Empagliflozin bei Typ-2-Diabetes: IQWiG-Nutzenbewertung
Hintergrund
Der IQWiG-Bericht A16-12 befasst sich mit der frühen Nutzenbewertung des Wirkstoffs Empagliflozin. Es handelt sich um eine erneute Bewertung aufgrund neuer wissenschaftlicher Erkenntnisse.
Ziel des Berichts ist die Bewertung des Zusatznutzens bei Erwachsenen mit Diabetes mellitus Typ 2. Die Untersuchung erfolgt in vier verschiedenen zugelassenen Indikationen.
Die Bewertung vergleicht Empagliflozin jeweils mit der vom Gemeinsamen Bundesausschuss (G-BA) festgelegten zweckmäßigen Vergleichstherapie.
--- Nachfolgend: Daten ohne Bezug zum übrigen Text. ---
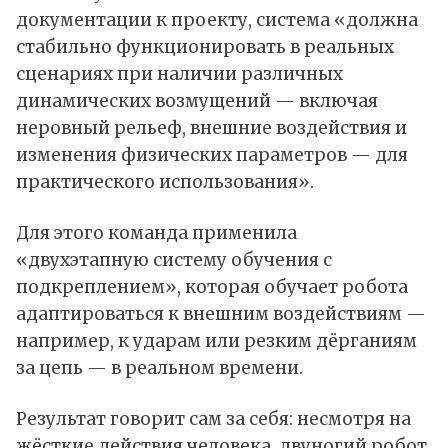
документации к проекту, система «должна
стабильно функционировать в реальных
сценариях при наличии различных
динамических возмущений — включая
неровный рельеф, внешние воздействия и
изменения физических параметров — для
практического использования».
Для этого команда применила
«двухэтапную систему обучения с
подкреплением», которая обучает робота
адаптироваться к внешним воздействиям —
например, к ударам или резким дёрганиям
за цепь — в реальном времени.
Результат говорит сам за себя: несмотря на
жёсткие действия человека, двуногий робот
Als Basis dienen randomisierte kontrollierte Studien mit einer Mindestdauer von 24 Wochen.
Empfehlungen
Der Bericht unterteilt das Anwendungsgebiet in vier Fragestellungen. Für alle untersuchten Gruppen lautet das Ergebnis, dass ein Zusatznutzen nicht belegt ist.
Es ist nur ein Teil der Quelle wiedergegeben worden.